Configuring MongoDB backups in Databasus

Access the web interface at http://localhost:4005 and create your account, then:

Add your database: Click "New Database" and select MongoDB as the database type
Enter connection details: Provide your MongoDB connection string (standalone or replica set URI)
Select storage: Choose from local storage, AWS S3, Google Cloud Storage, Dropbox, SFTP or other supported destinations
Configure schedule: Set hourly, daily, weekly, monthly or custom cron-based backup intervals
Add notifications (optional): Configure Slack, Discord, Telegram or email alerts for backup success and failures
Create backup: Databasus validates your settings and starts the backup schedule

Databasus handles compression, encryption and retention policies automatically. The web interface provides backup history, restoration tools and team access controls without writing custom scripts.

Point-in-time recovery with oplog

Point-in-time recovery (PITR) lets you restore to any moment, not just backup times. If a bad deployment corrupts data at 14:37, you can restore to 14:36 even if your last backup was at midnight.

How oplog enables PITR

MongoDB's oplog records every write operation in a capped collection. Replaying oplog entries recreates database state at any point.

PITR requires:

Base backup (full mongodump or snapshot)
Continuous oplog archiving from backup time forward
Ability to replay oplog to desired recovery point

Implementing basic oplog archiving

Backup the oplog periodically:

mongodump --db=local --collection=oplog.rs --archive=oplog-$(date +%Y%m%d_%H%M%S).archive

Store these oplog backups alongside your full backups. More frequent oplog backups provide finer-grained recovery points.

Restoring to a specific time

Restore the base backup first:

mongorestore --archive=backup-base.archive --oplogReplay

Then replay oplog archives up to your desired timestamp:

mongorestore --archive=oplog-segment1.archive --oplogReplay --oplogLimit=1705671420:0

The timestamp format is Unix epoch seconds and an increment value. This complexity is why managed services and tools handle PITR automatically for most users.

Monitoring backup health

Backups fail silently without monitoring. Script errors, full disks and network problems cause backup failures that go unnoticed until you need them.

Key metrics to track

Monitor these backup health indicators:

Last successful backup timestamp: Alert if older than expected interval
Backup size: Sudden drops indicate incomplete backups
Backup duration: Growing times signal performance problems
Restoration test results: Track monthly test success rates
Storage space: Prevent disk full errors

Set up alerts for any backup failure or unusual metric.
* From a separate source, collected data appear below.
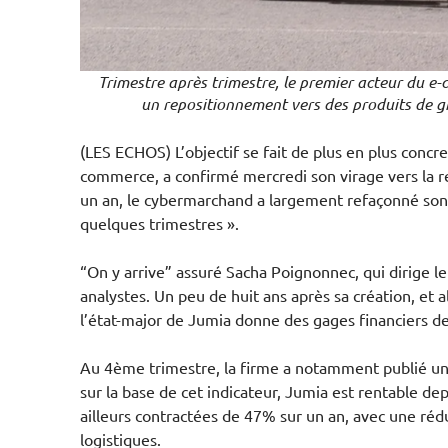
Trimestre après trimestre, le premier acteur du e-
un repositionnement vers des produits de 
(LES ECHOS) L’objectif se fait de plus en plus concre
commerce, a confirmé mercredi son virage vers la rent
un an, le cybermarchand a largement refaçonné son m
quelques trimestres ».
“On y arrive” assuré Sacha Poignonnec, qui dirige l
analystes. Un peu de huit ans après sa création, et alo
l’état-major de Jumia donne des gages financiers de 
Au 4ème trimestre, la firme a notamment publié un b
sur la base de cet indicateur, Jumia est rentable de
ailleurs contractées de 47% sur un an, avec une ré
logistiques.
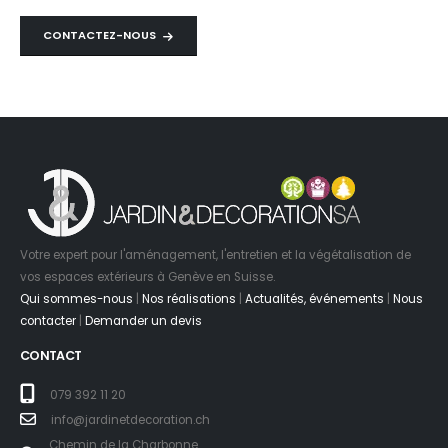
CONTACTEZ-NOUS
Votre expert pour l'aménagement, l'entretien et la végétalisation de
vos espaces extérieurs à Genève en Suisse.
Qui sommes-nous
|
Nos réalisations
|
Actualités, événements
|
Nous
contacter
|
Demander un devis
CONTACT
079 392 11 20
info@jardinetdecoration.ch
Chemin de la Charbonne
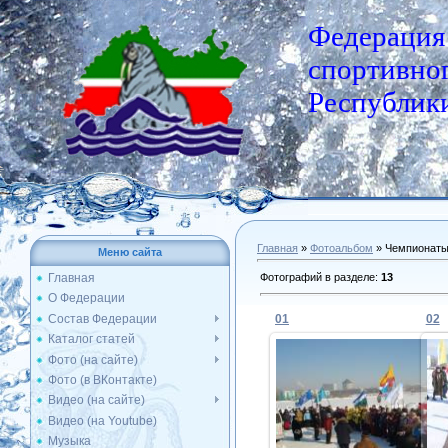
Федерация
спортивног
Республики
Главная
»
Фотоальбом
» Чемпионат
Меню сайта
Фотографий в разделе
:
13
Главная
О Федерации
Состав Федерации
01
02
Каталог статей
Фото (на сайте)
Фото (в ВКонтакте)
13.02.2013
Видео (на сайте)
Видео (на Youtube)
Admin
Музыка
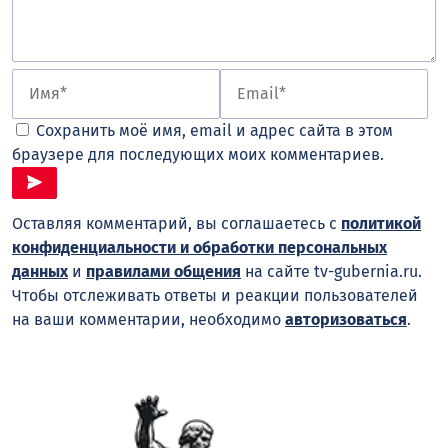
Сохранить моё имя, email и адрес сайта в этом
браузере для последующих моих комментариев.
Оставляя комментарий, вы соглашаетесь с
политикой
конфиденциальности и обработки персональных
данных
и
правилами общения
на сайте tv-gubernia.ru.
Чтобы отслеживать ответы и реакции пользователей
на ваши комментарии, необходимо
авторизоваться
.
Backup problems should trigger immediate investigation, not wait for weekly reviews.

Backup validation automation

After each backup completes, run automated validation:

# Check backup file exists and has minimum size
test -f "$BACKUP_FILE" || exit 1
test $(stat -c%s "$BACKUP_FILE") -gt 1000000 || exit 1

# Test archive integrity
mongorestore --archive="$BACKUP_FILE" --dryRun

# Calculate and verify checksum
sha256sum -c "$BACKUP_FILE.sha256" || exit 1

These checks catch corruption immediately rather than during restoration attempts.
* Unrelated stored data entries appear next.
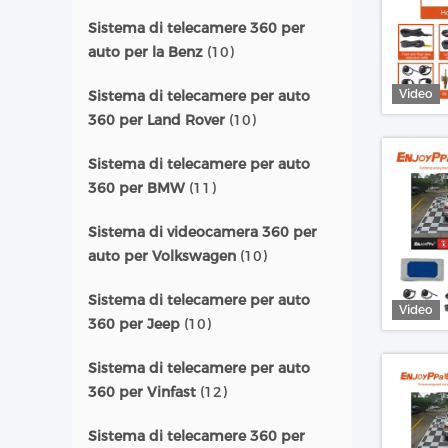
Sistema di telecamere 360 per
auto per la Benz
(10)
Video
Sistema di telecamere per auto
360 per Land Rover
(10)
Sistema di telecamere per auto
360 per BMW
(11)
Sistema di videocamera 360 per
auto per Volkswagen
(10)
Sistema di telecamere per auto
Video
360 per Jeep
(10)
Sistema di telecamere per auto
360 per Vinfast
(12)
Sistema di telecamere 360 per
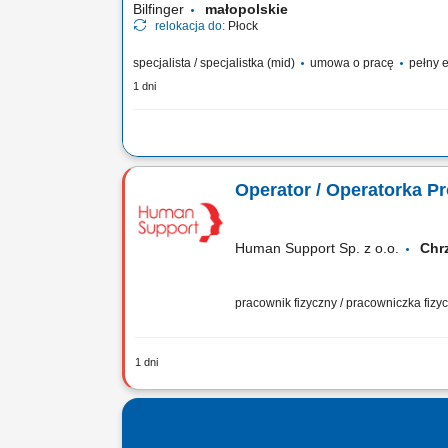
Bilfinger
małopolskie
relokacja do:
Płock
specjalista / specjalistka (mid)
umowa o pracę
pełny e
1 dni
Twój zakres obowiązków: koordynowanie i nadzorowanie 
zespołem pracowników; monitorowanie harmonogramu rob
Operator / Operatorka Pr
realizację zadań; kontrola zgodności wykonywanych prac 
zasadami BHP; udział w prowadzeniu...
Human Support Sp. z o.o.
Ch
pracownik fizyczny / pracowniczka fiz
1 dni
Opis stanowiska obsługa urządzeń pr
standardów jakości, kontrolowanie jak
Common backup mistakes to avoid

Learning from other teams' mistakes saves painful lessons. These MongoDB backup anti-patterns cause recovery problems.

Backing up only the primary

Running backups against the primary node degrades application performance. Backup operations read entire datasets, consuming memory and I/O. On small databases this might seem fine, but as data grows backup impact increases.
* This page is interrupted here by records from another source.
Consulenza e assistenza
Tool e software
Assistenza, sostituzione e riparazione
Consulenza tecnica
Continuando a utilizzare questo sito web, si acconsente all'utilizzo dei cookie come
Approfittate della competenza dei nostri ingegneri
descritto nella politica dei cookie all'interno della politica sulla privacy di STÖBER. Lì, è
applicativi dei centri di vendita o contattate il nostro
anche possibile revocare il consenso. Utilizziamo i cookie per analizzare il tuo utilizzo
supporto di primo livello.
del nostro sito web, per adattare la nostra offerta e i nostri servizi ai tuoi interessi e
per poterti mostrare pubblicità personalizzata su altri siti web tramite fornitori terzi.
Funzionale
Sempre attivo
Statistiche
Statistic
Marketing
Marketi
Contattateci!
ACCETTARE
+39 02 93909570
Always backup from secondary replica set members. If you don't have a replica set, add one before your database grows large enough that backup impact matters.

Ignoring backup testing

"We've never had to restore, so our backups must work" is optimism, not a backup strategy. Untested backups often fail when needed.

Common test-time discoveries:

Backup credentials expired
Restore scripts reference wrong paths
Incremental backups missing base backup
Backup files corrupted by storage issues

Schedule regular restoration tests. Document what you learn and update procedures.

Storing backups only on the database server

Keeping backups on the same server as the database fails during hardware failures, ransomware attacks and accidental deletions.

Send backups to separate storage systems immediately after creation. Cloud object storage (S3, GCS, Azure Blob) provides durable offsite storage for a few dollars per month.

Backup strategies by MongoDB deployment type

Different MongoDB architectures need different backup approaches. A single server requires different strategies than a globally-distributed sharded cluster.

Single server backups

For standalone MongoDB instances without replica sets:

Use mongodump for regular backups
Schedule backups during low-traffic periods
Accept brief performance impact during backup
Consider adding a secondary for backup offloading

Single server MongoDB is fine for development and small applications. As your database grows, add replica sets for both redundancy and backup isolation.

Replica set backups

Standard production deployment with 3-5 replica set members:

Backup from secondary members only
Use mongodump with --oplog for consistency
Consider dedicated hidden member for backups
Add delayed member for operational mistake protection

This is the sweet spot of MongoDB backup complexity — manageable scripts and clear procedures without sharded cluster complications.

Sharded cluster backups

Large deployments with data distributed across shards:

Use managed backup services (Atlas, cloud providers)
If self-managing, coordinate backups across all shards
Stop balancer during backup windows
Test restoration procedures regularly

For most teams, managed MongoDB services justify their cost through reliable automated backups alone. Building and maintaining sharded cluster backup systems requires significant engineering resources.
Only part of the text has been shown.